C’était un premier pas, modeste : l’an dernier, cinq chevreaux avaient été élevés pour être mangés ensuite. Et c’était déjà beaucoup. Car les chevreaux mâles ne sont pas gardés dans les élevages de race caprine laitière, et sont peu valorisés. Ils sont payés 2 à 3 euros par tête, à trois semaines. “C’est un manque à gagner pour l’éleveur, c’est un gâchis alimentaire” commente Nicolas Chomel, chef de projets à Laval Mayenne Technopole. D’autant plus dommage qu’il y aurait un public pour ces produits. Entre autres, certaines communautés mangent traditionnellement du cabri, en particulier les Antillais et Réunionnais. Après la médiatisation du premier Goatober, “les gens venaient me demander des chevreaux sur le marché où je vends mes fromages” témoigne Emmanuel Hardy, éleveur partenaire de l’opération. Il écoule en direct des colis de chevreau de deux mois. “C’est un nouveau goût, très fin en texture” témoigne Thierry Lalonnier, chef des cuisines du lycée agricole de Laval. Il proposera de la viande de cabri aux étudiants. Après le tajine en 2018, ce sera un navarin au potiron cette année.
Restaurants et boucheries
Goatober (1) affiche pour objectif d’inciter les éleveurs à garder leurs chevreaux 6 à 7 mois, afin de les engraisser pour les valoriser pour leur viande, en boucherie et en restauration. Mettre en place une filière nécessite d’impliquer l’aval. Ce sera le cas pour cette opération qui se déroulera du 12 au 17 novembre : six restaurants gastronomiques mayennais, ainsi que trois restaurants scolaires et trois boucheries joueront le jeu (2). Les organisateurs partent confiants, rassurés par les bons retours de la première édition. “Les bouchers étaient timides, mais ils sont devenus les plus mordus !” lance Nicolas Chomel. Dans les restaurants, 70 questionnaires ont été remplis par des clients : “Il ressortait que les gens ne connaissaient pas, c’était très bon et ils veulent en
remanger !”
Production de références
En amont, ce sont cette année trente cabris qui auront été élevés. Ils proviennent de chez Emmanuel Hardy, Gaec de la Basse-Beuvrie à Laigné. Partenaire de l’opération, le lycée agricole de Laval a ajouté une corde à ce projet : un suivi technique. Puisque cette filière est inexistante, on dispose de très peu de données. Goatober fait d’une pierre deux coups et a mis en place des essais terrain, avec les moyens du lycée. GMQ, consommation, etc. ont été mesurés. Dix chevreaux ont été conduits chez Emmanuel Hardy et vingt au lycée. Sur ces derniers, dix sont restés en bâtiment, dix se sont nourris d’éco-pâturage pendant 60 jours. Les différences de croissance ont été mesurées, et seront présentées lors d’un colloque de restitution le lundi 25 novembre.
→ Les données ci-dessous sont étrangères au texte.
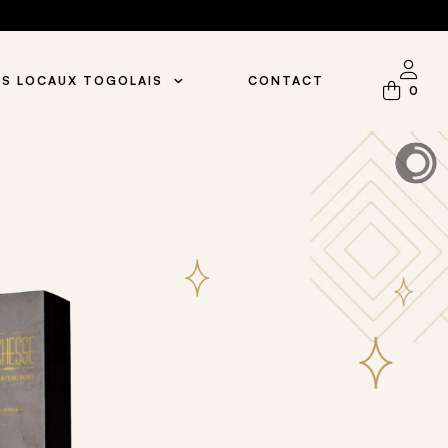
S LOCAUX TOGOLAIS
CONTACT
0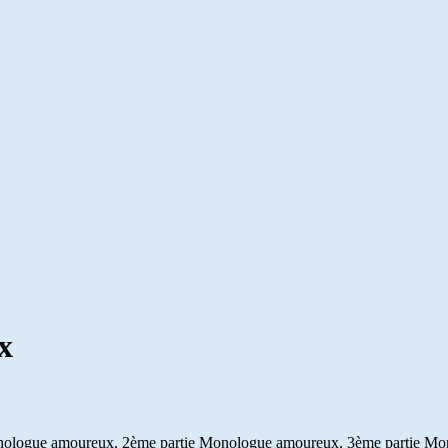
x
onologue amoureux, 2ème partie Monologue amoureux, 3ème partie Mo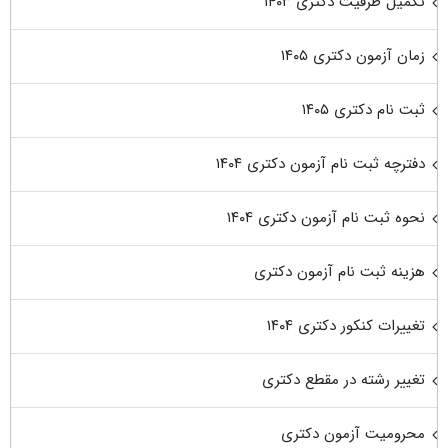
تکمیل ظرفیت دکتری ۱۴۰۳
زمان آزمون دکتری ۱۴۰۵
ثبت نام دکتری ۱۴۰۵
دفترچه ثبت نام آزمون دکتری ۱۴۰۴
نحوه ثبت نام آزمون دکتری ۱۴۰۴
هزینه ثبت نام آزمون دکتری
تغییرات کنکور دکتری ۱۴۰۴
تغییر رشته در مقطع دکتری
محرومیت آزمون دکتری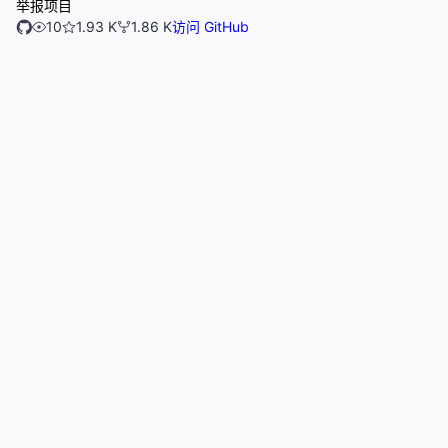
举报项目
10
1.93 K
1.86 K
访问 GitHub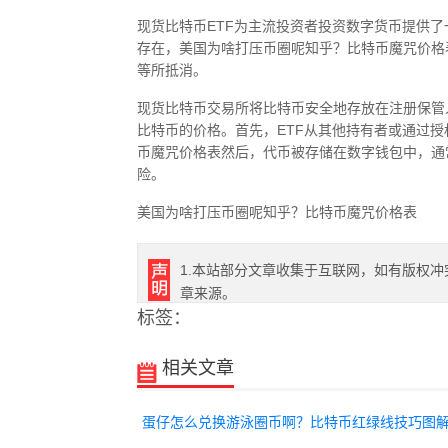
现货比特币ETF为主流投资者投资数字货币提供
存在，美国为啥打压币圈呢知乎？比特币魔咒价格
等所抵消。
现货比特币交易所将比特币安全地存放在注册保管
比特币的价格。首先，ETF从其他持有者或通过
币魔咒价格表然后，代币被存储在数字钱包中，通
险。
美国为啥打压币圈呢知乎？比特币魔咒价格表
1.本站部分文章收集于互联网，如有版权冲
章来源。
标签：
相关文章
蛋仔怎么兑换游泳圈币啊？比特币红绿线技巧图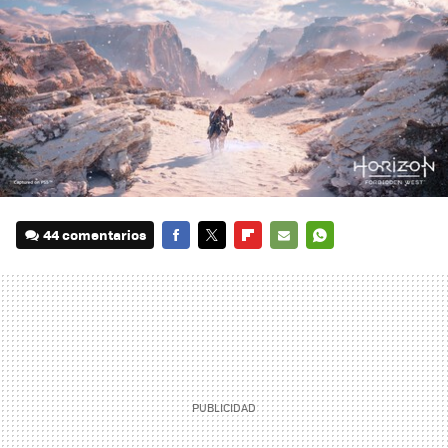
44 comentarios
FACEBOOK
TWITTER
FLIPBOARD
E-
WHATSAPP
MAIL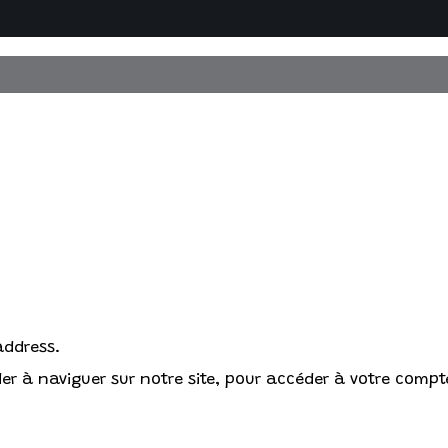
address.
r à naviguer sur notre site, pour accéder à votre compte 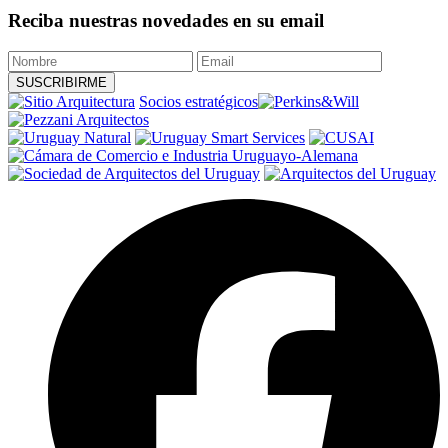
Reciba nuestras novedades en su email
Socios estratégicos
F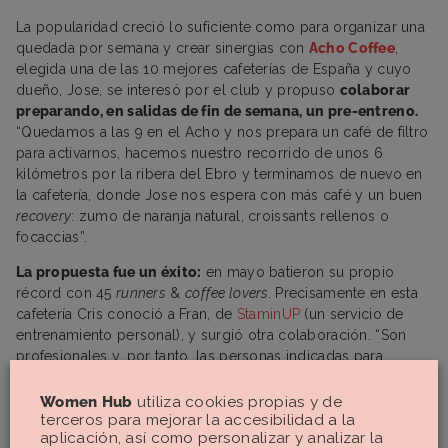
La popularidad creció lo suficiente como para organizar una
quedada por semana y crear sinergias con
Acho Coffee
,
elegida una de las 10 mejores cafeterías de España y cuyo
dueño, Jose, se interesó por el club y propuso
colaborar
preparando, en salidas de fin de semana, un pre-entreno.
“Quedamos a las 9 en el Acho y nos prepara un café de filtro
para activarnos, hacemos nuestro recorrido de unos 6
kilómetros por la ribera del Ebro y terminamos de nuevo en
la cafetería, donde Jose nos espera con más café y un buen
recovery
: zumo de naranja natural, croissants rellenos o
focaccias”.
La propuesta fue un éxito:
en mayo batieron su propio
récord con 45
runners
&
coffee lovers.
Precisamente en esta
cafetería Cris conoció a Fran, de
StaminUP
(un servicio de
entrenamiento personal), y surgió otra colaboración. “Son
profesionales y, por tanto, las personas indicadas para
resolver cualquier duda técnica, por lo que montamos un par
de sesiones gratis de técnica y fuerza de carrera que
Women Hub
utiliza cookies propias y de
terceros para mejorar la accesibilidad a la
también tuvieron muy buena acogida”, comenta.
aplicación, así como personalizar y analizar la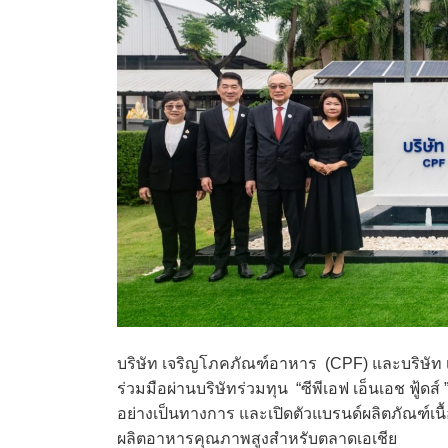
บริษัท เจริญโภคภัณฑ์อาหาร (CPF) และบริษัท เ
ร่วมมือผ่านบริษัทร่วมทุน “ซีพีเอฟ เอ็นเอช ฟู้ดส์
อย่างเป็นทางการ และเปิดตัวแบรนด์ผลิตภัณฑ์เนื
ผลิตอาหารคุณภาพสูงสำหรับตลาดเอเชีย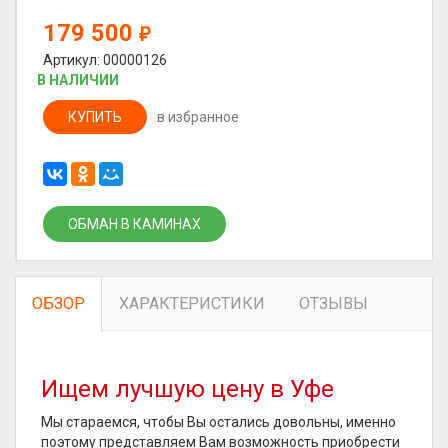
179 500
₽
Артикул: 00000126
В НАЛИЧИИ
КУПИТЬ
в избранное
ОБМАН В КАМИНАХ
ОБЗОР
ХАРАКТЕРИСТИКИ
ОТЗЫВЫ
Ищем лучшую цену в Уфе
Мы стараемся, чтобы Вы остались довольны, именно
поэтому представляем Вам возможность приобрести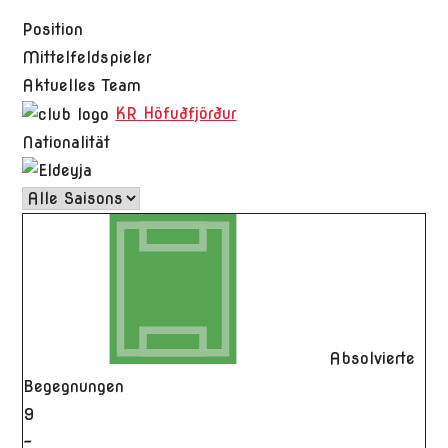
Position
Mittelfeldspieler
Aktuelles Team
KR Höfuðfjörður
Nationalität
Absolvierte
Begegnungen
9
-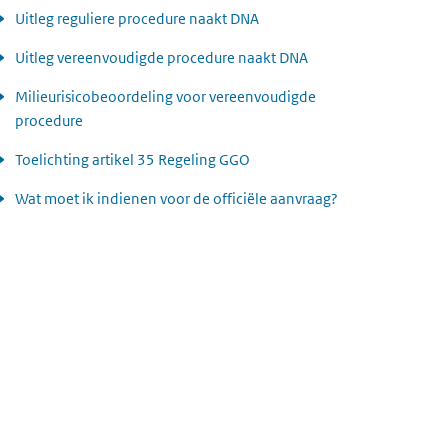
Uitleg reguliere procedure naakt DNA
Uitleg vereenvoudigde procedure naakt DNA
Milieurisicobeoordeling voor vereenvoudigde
procedure
Toelichting artikel 35 Regeling GGO
Wat moet ik indienen voor de officiële aanvraag?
Non, le cabri, ce n’est pas fini !
Rémi Hagel
A noter => 4 au 8 novembre : les cabris sont abattus à Craon. 12 novembre : découpe des carcasses par les apprentis du CFA des Métiers à Laval. Du 12 au 17 novembre : viande de cabri à l’honneur dans les restaurants et boucheries partenaires. Lundi 25 novembre : conférence de bilan au lycée.
(1) De l’anglais Goat : chèvre et October : octobre. La plupart des chevreaux naissent à l’hiver. L’idée est de les engraisser jusqu’en octobre.
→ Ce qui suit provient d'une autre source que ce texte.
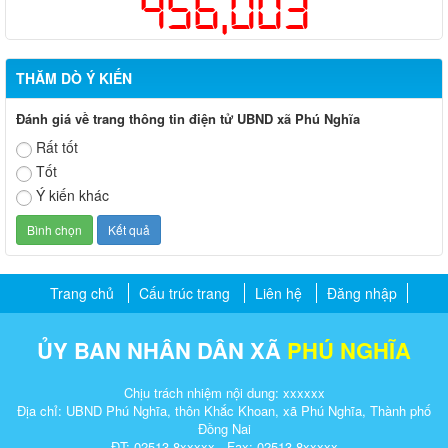
456,003
THĂM DÒ Ý KIẾN
Đánh giá về trang thông tin điện tử UBND xã Phú Nghĩa
Rất tốt
Tốt
Ý kiến khác
Trang chủ
Cấu trúc trang
Liên hệ
Đăng nhập
ỦY BAN NHÂN DÂN XÃ
PHÚ NGHĨA
Chịu trách nhiệm nội dung: xxxxxx
Địa chỉ: UBND Phú Nghĩa, thôn Khắc Khoan, xã Phú Nghĩa, Thành phố
Đồng Nai
ĐT: 02513.8xxxxx - Fax: 02513.8xxxxx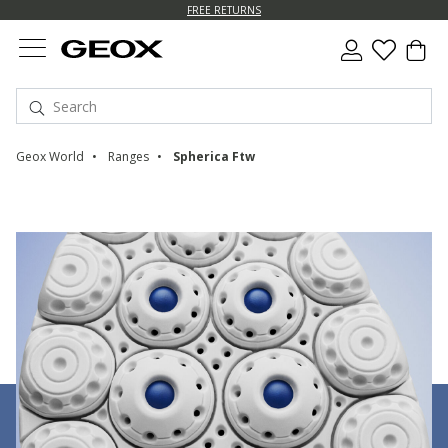
FREE RETURNS
Geox World
Ranges
Spherica Ftw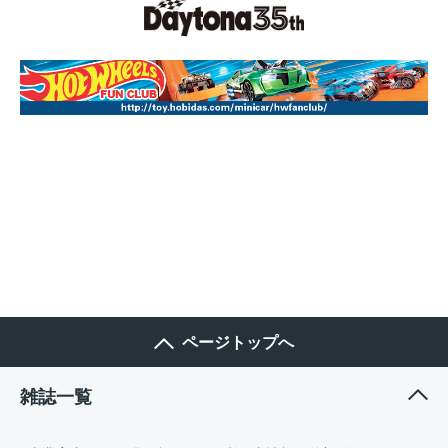
ページトップへ
雑誌一覧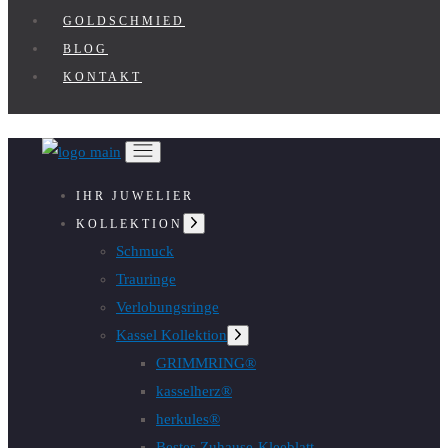
GOLDSCHMIED
BLOG
KONTAKT
IHR JUWELIER
Untermenü
KOLLEKTION
anzeigen
Schmuck
Trauringe
Verlobungsringe
Kassel Kollektion
Untermenü
anzeigen
GRIMMRING®
kasselherz®
herkules®
Bestes Zuhause-Kleeblatt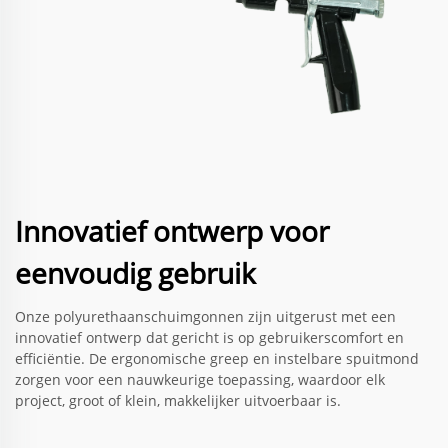
Innovatief ontwerp voor
eenvoudig gebruik
Onze polyurethaanschuimgonnen zijn uitgerust met een
innovatief ontwerp dat gericht is op gebruikerscomfort en
efficiëntie. De ergonomische greep en instelbare spuitmond
zorgen voor een nauwkeurige toepassing, waardoor elk
project, groot of klein, makkelijker uitvoerbaar is.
(2) Boucheries Carré et Meignan à Laval, boucherie Journiac à Craon. Restaurants : L’Aquarelle (Château-Gontier), Le Bistronomique, l’Antiquaire, L’Orfèvre et le restaurant de l’école hôtelière (Laval), Maison Marsollier (Bonchamp). Collège Alain Gerbault, lycée agricole de Laval et lycée du Haut-Anjou (Château-Gontier).